How do git submodules work?¶
Git submodules can be a little confusing.
This page explains how git stores submodules. My hope is that this will make it easier to understand how to use submodules.
If you’ve read Curious git you will recognize this way of thinking.
Why submodules?¶
Submodules are useful when you have a project that is under git version control, and you want to include a copy of another project that is also under git version control.
Worked example¶
We will call the project that we need to use myproject, and the project
that is using myproject we will call super.
We are expecting that myproject will continue to develop.
super is going to start using some version of myproject. In the
spirit of version control, we want to keep track of exactly which
myproject version super is using.
myproject¶
We make a little myproject to start:
$ mkdir myproject
$ cd myproject
$ git init
Initialized empty Git repository in /Volumes/zorg/mb312/dev_trees/curious-git/working/myproject/.git/
$ echo "Important code and data" > some_data.txt
$ git add some_data.txt
$ git commit -m "Initial commit on myproject"

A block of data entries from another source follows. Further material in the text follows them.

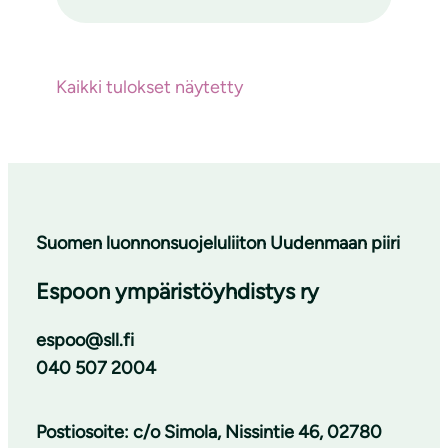
Kaikki tulokset näytetty
Suomen luonnonsuojeluliiton Uudenmaan piiri
Espoon ympäristöyhdistys ry
espoo@sll.fi
040 507 2004
Postiosoite: c/o Simola, Nissintie 46, 02780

[main (root-commit) 196bbbb] Initial commit on myproject
1 file changed, 1 insertion(+)
create mode 100644 some_data.txt
Back to the working directory containing the repositories:
$ cd ..
super¶
Now a super project:
$ mkdir super
$ cd super
$ git init
Initialized empty Git repository in /Volumes/zorg/mb312/dev_trees/curious-git/working/super/.git/
Remember (from Curious git) that doing git add on a file adds a new
copy of that file to the .git/objects directory. So, .git/objects
starts off empty:
objects
├── info
└── pack
When we git add a file, there is one new file in .git/objects:
$ echo "This project will use ``myproject``" > README.txt
$ git add README.txt
objects
├── 9c
│ └── 0042144fc489d7b528ef186af49e78c2867f91 [43B]
├── info
└── pack
Now do the first commit for super:
$ git commit -m "Initial commit on super"
[main (root-commit) 2326240] Initial commit on super
1 file changed, 1 insertion(+)
create mode 100644 README.txt
The commit made two new objects in the .git/objects directory:
a tree object giving the directory listing of the root directory;
a commit object giving information about the commit itself.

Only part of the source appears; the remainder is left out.